Okta has revealed that just two of its customers were affected by an incident in January in which threat actors compromised a third-party vendor’s workstation.
The authentication specialist completed its investigation into the events that took place between January 16 and 21 this year, when it was believed that a hacker from the Lapsus$ group gained access to back-end systems.
Previously, Okta estimated that 366 customers may have had their tenants accessed by the attackers via a Sitel support engineer’s machine.
However, in an update yesterday, Okta CSO David Bradbury said that just two customers were impacted, with the attackers having access to the workstation for only 25 minutes.
“During that limited window of time, the threat actor … viewed limited additional information in certain other applications like Slack and Jira that cannot be used to perform actions in Okta customer tenants,” he continued.
“The threat actor was unable to successfully perform any configuration changes, MFA or password resets, or customer support ‘impersonation’ events. The threat actor was unable to authenticate directly to any Okta accounts.”

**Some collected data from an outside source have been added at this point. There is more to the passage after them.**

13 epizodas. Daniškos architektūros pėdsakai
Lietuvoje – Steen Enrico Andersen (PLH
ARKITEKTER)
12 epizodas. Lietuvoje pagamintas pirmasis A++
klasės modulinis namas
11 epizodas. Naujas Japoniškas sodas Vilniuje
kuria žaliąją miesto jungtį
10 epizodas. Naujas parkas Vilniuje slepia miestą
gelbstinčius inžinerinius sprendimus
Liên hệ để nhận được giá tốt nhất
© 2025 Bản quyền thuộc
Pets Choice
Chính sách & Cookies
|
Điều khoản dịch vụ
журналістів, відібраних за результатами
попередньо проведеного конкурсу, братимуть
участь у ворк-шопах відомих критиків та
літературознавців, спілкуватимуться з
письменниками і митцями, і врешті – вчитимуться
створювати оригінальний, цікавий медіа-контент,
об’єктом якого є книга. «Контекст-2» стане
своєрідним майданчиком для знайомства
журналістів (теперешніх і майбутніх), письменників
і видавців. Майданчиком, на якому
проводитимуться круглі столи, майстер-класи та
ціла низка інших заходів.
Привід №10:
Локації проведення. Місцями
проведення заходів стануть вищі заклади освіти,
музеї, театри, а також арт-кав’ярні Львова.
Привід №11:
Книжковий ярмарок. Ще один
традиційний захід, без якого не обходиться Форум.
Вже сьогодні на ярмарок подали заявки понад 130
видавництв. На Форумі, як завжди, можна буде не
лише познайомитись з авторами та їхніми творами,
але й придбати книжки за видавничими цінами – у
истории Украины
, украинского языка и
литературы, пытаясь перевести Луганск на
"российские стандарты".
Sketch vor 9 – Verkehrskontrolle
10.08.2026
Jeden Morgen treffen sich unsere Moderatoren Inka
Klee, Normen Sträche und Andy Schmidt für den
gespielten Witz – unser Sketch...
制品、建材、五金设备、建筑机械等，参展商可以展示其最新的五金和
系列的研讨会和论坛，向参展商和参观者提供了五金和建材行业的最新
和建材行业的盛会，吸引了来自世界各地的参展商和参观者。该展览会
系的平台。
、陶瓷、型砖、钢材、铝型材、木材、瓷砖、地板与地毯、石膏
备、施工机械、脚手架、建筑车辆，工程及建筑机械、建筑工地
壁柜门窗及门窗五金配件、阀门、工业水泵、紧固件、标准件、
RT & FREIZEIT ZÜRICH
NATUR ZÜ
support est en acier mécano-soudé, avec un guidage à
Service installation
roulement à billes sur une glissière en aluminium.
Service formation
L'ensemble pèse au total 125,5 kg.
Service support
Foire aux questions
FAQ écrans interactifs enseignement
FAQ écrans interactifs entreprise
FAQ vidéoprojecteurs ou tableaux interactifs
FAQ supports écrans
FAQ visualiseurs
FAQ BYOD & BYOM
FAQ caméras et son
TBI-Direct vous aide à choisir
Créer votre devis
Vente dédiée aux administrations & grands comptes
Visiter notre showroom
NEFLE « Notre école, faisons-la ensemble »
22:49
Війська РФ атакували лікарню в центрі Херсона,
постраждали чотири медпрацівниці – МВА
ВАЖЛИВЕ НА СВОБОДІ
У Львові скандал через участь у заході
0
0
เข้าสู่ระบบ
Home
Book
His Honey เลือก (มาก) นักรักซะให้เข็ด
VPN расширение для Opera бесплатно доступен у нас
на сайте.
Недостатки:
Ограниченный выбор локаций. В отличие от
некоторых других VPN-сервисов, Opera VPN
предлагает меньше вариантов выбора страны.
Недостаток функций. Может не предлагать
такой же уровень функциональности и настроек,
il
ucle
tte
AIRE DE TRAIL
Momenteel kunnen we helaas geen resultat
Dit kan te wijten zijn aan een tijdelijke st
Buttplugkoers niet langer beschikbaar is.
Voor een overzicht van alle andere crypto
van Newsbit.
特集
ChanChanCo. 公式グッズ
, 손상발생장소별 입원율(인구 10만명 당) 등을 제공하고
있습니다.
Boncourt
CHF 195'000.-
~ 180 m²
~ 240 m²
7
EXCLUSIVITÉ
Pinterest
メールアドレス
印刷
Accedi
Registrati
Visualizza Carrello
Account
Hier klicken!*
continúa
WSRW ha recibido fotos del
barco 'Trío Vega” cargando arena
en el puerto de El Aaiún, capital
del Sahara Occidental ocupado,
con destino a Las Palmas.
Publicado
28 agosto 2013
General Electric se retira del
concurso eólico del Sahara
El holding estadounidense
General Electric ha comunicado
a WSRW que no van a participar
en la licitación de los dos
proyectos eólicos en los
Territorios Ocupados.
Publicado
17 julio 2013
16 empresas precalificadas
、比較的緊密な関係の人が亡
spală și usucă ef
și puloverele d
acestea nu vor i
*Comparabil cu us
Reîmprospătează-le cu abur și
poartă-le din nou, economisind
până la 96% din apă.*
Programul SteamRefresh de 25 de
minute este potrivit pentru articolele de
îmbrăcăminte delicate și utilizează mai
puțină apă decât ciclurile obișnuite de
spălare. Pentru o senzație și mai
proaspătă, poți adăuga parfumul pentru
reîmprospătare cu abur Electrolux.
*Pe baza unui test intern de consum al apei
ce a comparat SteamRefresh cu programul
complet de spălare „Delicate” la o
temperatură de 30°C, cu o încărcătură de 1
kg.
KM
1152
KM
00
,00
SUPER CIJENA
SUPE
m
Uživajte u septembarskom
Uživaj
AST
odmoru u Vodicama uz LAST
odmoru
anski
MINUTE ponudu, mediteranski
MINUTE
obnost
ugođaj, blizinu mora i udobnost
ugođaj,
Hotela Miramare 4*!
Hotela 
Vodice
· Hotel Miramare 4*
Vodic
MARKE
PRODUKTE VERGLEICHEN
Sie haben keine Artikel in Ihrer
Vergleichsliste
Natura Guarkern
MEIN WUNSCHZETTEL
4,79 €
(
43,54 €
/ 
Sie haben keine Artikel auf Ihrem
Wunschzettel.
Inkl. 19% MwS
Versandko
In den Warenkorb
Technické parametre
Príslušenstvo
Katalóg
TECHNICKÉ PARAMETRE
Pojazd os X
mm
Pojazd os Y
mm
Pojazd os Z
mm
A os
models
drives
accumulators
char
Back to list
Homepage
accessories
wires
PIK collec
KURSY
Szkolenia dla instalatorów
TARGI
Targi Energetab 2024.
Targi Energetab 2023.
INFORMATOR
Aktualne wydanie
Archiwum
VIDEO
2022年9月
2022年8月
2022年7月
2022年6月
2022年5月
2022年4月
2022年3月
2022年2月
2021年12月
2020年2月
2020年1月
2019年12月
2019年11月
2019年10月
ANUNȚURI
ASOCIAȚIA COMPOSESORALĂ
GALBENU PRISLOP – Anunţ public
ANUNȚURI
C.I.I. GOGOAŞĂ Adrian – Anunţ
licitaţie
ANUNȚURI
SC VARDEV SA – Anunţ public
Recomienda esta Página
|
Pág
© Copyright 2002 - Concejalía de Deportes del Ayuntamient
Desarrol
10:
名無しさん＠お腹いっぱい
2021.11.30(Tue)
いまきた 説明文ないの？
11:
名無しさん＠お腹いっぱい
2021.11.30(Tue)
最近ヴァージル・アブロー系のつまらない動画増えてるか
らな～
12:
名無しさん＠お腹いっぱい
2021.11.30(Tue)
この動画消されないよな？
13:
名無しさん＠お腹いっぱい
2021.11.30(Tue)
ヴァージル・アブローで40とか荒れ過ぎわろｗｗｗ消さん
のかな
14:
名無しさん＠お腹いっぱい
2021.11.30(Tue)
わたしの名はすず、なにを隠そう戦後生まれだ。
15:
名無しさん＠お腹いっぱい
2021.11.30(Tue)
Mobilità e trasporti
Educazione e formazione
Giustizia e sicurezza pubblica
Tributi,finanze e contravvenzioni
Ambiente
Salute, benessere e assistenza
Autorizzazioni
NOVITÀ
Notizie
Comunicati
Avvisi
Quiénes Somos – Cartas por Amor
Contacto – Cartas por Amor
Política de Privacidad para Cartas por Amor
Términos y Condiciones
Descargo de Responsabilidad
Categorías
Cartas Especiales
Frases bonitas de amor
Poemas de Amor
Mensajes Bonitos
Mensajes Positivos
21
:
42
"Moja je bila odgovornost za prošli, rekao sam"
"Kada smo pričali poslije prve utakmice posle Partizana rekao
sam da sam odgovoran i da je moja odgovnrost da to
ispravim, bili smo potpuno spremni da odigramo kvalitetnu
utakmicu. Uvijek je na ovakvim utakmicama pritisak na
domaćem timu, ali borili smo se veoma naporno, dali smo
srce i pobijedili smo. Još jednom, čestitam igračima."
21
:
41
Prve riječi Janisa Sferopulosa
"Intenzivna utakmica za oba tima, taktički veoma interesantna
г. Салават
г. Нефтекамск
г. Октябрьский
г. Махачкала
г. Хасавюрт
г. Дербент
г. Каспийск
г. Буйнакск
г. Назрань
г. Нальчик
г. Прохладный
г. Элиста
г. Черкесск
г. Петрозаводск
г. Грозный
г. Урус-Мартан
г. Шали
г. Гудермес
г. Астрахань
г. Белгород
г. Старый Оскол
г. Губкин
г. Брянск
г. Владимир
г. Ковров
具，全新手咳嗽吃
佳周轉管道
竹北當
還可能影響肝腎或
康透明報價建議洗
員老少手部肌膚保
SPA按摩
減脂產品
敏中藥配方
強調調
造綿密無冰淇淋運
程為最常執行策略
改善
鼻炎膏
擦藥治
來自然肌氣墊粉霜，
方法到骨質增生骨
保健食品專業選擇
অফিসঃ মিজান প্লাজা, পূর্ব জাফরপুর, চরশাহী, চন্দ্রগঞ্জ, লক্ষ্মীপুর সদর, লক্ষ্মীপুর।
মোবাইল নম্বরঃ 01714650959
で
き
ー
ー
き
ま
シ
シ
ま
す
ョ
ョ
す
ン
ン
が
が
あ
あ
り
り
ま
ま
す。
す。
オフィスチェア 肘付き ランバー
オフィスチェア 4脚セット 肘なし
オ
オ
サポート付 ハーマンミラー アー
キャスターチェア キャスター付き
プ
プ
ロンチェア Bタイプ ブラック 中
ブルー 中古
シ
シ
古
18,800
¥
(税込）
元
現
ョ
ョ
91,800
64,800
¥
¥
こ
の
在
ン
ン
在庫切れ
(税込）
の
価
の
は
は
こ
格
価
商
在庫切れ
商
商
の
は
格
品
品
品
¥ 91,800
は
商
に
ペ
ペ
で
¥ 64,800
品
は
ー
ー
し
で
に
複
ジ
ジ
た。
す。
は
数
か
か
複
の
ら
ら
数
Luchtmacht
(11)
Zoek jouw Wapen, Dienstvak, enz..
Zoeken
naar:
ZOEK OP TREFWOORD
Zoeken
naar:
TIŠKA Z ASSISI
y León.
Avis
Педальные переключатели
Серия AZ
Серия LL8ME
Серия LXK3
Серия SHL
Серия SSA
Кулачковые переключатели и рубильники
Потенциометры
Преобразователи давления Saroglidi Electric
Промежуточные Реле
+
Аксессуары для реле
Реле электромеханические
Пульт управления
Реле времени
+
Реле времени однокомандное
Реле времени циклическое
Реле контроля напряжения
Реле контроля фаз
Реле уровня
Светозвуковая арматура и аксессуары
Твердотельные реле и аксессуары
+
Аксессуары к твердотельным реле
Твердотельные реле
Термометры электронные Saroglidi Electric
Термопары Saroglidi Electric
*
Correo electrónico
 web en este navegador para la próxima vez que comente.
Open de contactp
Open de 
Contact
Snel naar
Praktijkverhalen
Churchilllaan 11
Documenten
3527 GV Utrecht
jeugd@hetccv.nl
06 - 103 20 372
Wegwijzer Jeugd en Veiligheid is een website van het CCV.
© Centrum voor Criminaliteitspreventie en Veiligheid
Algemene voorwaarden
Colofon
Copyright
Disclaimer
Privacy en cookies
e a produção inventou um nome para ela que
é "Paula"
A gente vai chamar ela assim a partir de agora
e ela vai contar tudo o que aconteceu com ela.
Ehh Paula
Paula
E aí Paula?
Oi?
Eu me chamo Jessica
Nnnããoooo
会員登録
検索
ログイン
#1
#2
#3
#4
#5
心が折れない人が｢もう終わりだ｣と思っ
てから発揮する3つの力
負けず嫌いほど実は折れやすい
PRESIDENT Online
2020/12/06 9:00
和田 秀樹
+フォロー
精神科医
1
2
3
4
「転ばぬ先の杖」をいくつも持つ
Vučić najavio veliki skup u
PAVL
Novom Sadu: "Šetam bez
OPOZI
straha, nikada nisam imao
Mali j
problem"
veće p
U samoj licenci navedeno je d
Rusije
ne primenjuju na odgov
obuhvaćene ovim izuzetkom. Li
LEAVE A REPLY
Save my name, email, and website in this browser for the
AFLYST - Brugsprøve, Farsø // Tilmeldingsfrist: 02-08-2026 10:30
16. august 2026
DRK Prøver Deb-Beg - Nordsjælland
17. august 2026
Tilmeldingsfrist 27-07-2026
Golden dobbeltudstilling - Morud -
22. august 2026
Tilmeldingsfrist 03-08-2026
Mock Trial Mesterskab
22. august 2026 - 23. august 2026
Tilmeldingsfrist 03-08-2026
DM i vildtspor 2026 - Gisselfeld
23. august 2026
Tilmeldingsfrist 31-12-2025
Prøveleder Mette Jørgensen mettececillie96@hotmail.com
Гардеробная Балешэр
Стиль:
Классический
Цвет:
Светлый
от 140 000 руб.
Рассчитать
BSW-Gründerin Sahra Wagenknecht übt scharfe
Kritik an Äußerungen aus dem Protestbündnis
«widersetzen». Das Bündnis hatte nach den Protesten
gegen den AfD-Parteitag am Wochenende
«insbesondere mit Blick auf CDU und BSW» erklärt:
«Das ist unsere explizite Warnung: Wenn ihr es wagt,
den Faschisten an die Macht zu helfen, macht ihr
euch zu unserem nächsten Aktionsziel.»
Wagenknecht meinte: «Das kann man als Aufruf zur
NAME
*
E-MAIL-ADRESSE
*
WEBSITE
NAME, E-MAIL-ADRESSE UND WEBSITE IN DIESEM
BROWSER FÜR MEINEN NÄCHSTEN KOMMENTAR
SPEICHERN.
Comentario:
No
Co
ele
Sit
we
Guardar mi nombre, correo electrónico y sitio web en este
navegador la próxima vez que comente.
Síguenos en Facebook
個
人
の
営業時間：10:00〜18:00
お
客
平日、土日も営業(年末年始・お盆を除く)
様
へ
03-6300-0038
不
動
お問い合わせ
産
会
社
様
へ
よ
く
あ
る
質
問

The findings would seem to end speculation that the incident enabled Lapsus$ to compromise multiple big-name tech brands in a short time, stealing and leaking sensitive IP and source code.
It remains to be seen how these organizations were compromised, although one theory is that Lapsus$ paid insiders to provide access.
Okta has taken several steps to restore trust with its customers, including terminating its relationship with Sitel and requiring all “sub-processor” partners to adopt Zero Trust architectures and use Okta’s IDAM solution for their workplace apps.
It will also be limiting what technical support engineers can view in its customer support tool and will directly manage all third-party vendor devices that access customer support tools.
It’s hoped that the latter step will speed incident response measures and ensure the firm can provide greater transparency and certainty to customers early on in the response cycle.